GitLab’s Vulnerability Research team has uncovered an active, large-scale supply chain attack spreading destructive malware through the npm ecosystem using an evolved variant of the Shai-Hulud malware.
The campaign represents a significant escalation in supply chain threats, featuring a particularly dangerous mechanism: a “dead man’s switch” that destroys user data if the malware’s infrastructure is disrupted.
This destructive payload transforms what would typically be a credential-stealing operation into a potential mass casualty incident if remediation attempts are made, creating a dangerous dilemma for security teams responding to the attack.
The malware propagates using worm-like behavior that automatically infects additional packages maintained by compromised developers, expanding its reach exponentially across the npm ecosystem.
Multiple infected packages have been identified, though the true scope remains unknown due to the autonomous propagation mechanism.
The infection begins through a carefully engineered multi-stage loading process embedded in package.json preinstall scripts.
Infected packages appear to install the legitimate Bun JavaScript runtime through setup_bun.js.
However, this loader actually establishes the malware’s execution environment and launches a heavily obfuscated 10MB payload.
This layered approach provides evasion on multiple fronts: the initial loader appears innocuous.
At the same time, the malicious code is both large and obfuscated, making manual inspection difficult.

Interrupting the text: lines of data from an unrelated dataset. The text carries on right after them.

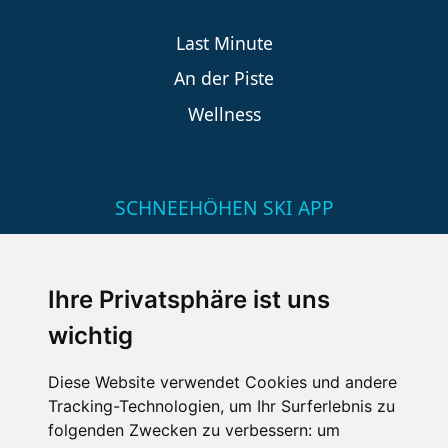
Last Minute
An der Piste
Wellness
SCHNEEHÖHEN SKI APP
Die Schneehoehen Ski APP für iOS und Android - Ein
Muss für alle Wintersportler und Schneefreaks!
Ihre Privatsphäre ist uns
wichtig
Diese Website verwendet Cookies und andere
Tracking-Technologien, um Ihr Surferlebnis zu
folgenden Zwecken zu verbessern:
um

Once executed, the malware systematically harvests credentials from GitHub, npm, AWS, GCP, and Azure using official SDKs and by scanning configuration files.

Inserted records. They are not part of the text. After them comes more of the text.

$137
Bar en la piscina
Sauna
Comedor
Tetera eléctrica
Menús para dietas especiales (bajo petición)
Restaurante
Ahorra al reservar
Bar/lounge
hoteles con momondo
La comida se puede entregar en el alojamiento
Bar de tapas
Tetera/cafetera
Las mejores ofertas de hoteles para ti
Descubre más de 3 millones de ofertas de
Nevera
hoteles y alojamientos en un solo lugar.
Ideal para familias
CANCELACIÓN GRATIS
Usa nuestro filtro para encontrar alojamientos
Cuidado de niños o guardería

The attacker also downloads Trufflehog, a legitimate security tool, to monitor home directories for API keys, passwords, and secrets hidden throughout configuration files and git history.
Stolen data is exfiltrated to attacker-controlled GitHub repositories marked with the description “Sha1-Hulud: The Second Coming,” creating a resilient network where compromised systems share access tokens if initial tokens are invalidated.

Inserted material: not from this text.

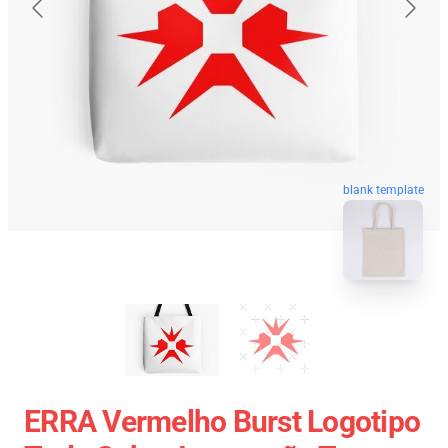
blank template
ERRA Vermelho Burst Logotipo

Using harvested npm tokens, the malware then republishes infected versions of every package maintained by victims, incrementing version numbers to ensure installations pull malicious updates.
This creates exponential propagation as new victims’ packages become infection vectors for additional targets.
The most alarming aspect is the dead man’s switch mechanism that continuously monitors access to both GitHub and npm infrastructure.
If an infected system loses access to both channels simultaneously, it immediately triggers data destruction.
On Windows systems, the malware attempts to delete all user files and overwrite disk sectors using cipher commands. On Unix systems, it uses shred to overwrite files before deletion irreversibly.
This creates a catastrophic scenario: if GitHub mass-deletes malware repositories or npm bulk-revokes compromised tokens, thousands of infected systems could simultaneously destroy user data across both platforms.
Each compromised machine independently monitors access and will trigger file destruction upon detecting takedown attempts, effectively weaponizing remediation efforts.
Security teams can detect the malware by monitoring for setup_bun.js files, suspicious Bun installation commands, the .truffler-cache directory, and associated destructive payload commands.
Organizations using GitLab Ultimate can leverage Dependency Scanning to flag infected packages before deployment.
As the investigation continues, safe remediation strategies must balance threat containment with the risk of triggering the destructive payload.